Timothy Paul Dellor is a radio presenter on BBC Radio.

Biography 
Born in Reading, Berkshire in 1975 to Ralph Dellor and his wife, he grew up in Woolhampton, Berkshire, and attended Bradfield College. Dellor graduated from the University of Gloucestershire with a bachelor's degree in Sport and Exercise Science and Geography and from the London Institute with a master's degree in Broadcast Journalism.

He is now a Level 4 ECB-qualified coach, making him one of the most highly qualified cricket coaches at the ECB, and used to coach Berkshire Minor County Cricket first team and was once head of their Elite Player programme. He was also head coach to the Greece national cricket team for 9 years, winning the ECC Trophy in 1999.

Dellor is also a sports commentator and reporter with the BBC.

He works for BBC Local Radio, BBC South TV and Five Live, commentating on horse racing and international rowing. He won a Gold Frank Gillard Award for his coverage of the 2012 Olympic Games. He is regarded as one of the leading sports radio commentators in the UK.

Dellor has run the London Marathon on three occasions. He played Minor County Cricket and was captain of Berkshire age group teams up to U19 level.
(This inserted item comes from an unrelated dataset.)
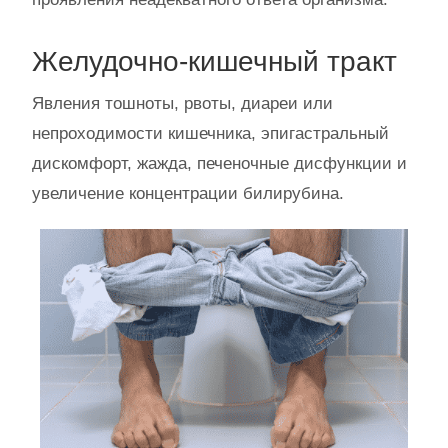
Желудочно-кишечный тракт
Явления тошноты, рвоты, диареи или
непроходимости кишечника, эпигастральный
дискомфорт, жажда, печеночные дисфункции и
увеличение концентрации билирубина.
Dellor's position as Reading Football commentator gives him a huge amount of leverage over Reading FC. He was connected to the sacking of Brendan Rodgers as it was felt by some fans that the manager's outburst on air and rudeness to Dellor may have been indicative of his imminent dismissal.

Personal life 
Dellor married Amanda Sutton at St Bartholomew's church in Nettlebed, Oxfordshire in December 2005. Sutton is a BBC Berkshire broadcast journalist,  who often wrote sports reports on Reading Hockey Club. They had worked closely together in November 2004 covering the Ufton Nervet rail crash.

References

External links
 Tim Dellor ECC Coach Profile at cricketeurope.net
 https://www.bbc.co.uk/programmes/p00wnmd1 Weekend Kick-Off] (BBC Radio Berkshire) 
 Tim Dellor on Ufton Nervet rail crash (BBC Radio Berkshire)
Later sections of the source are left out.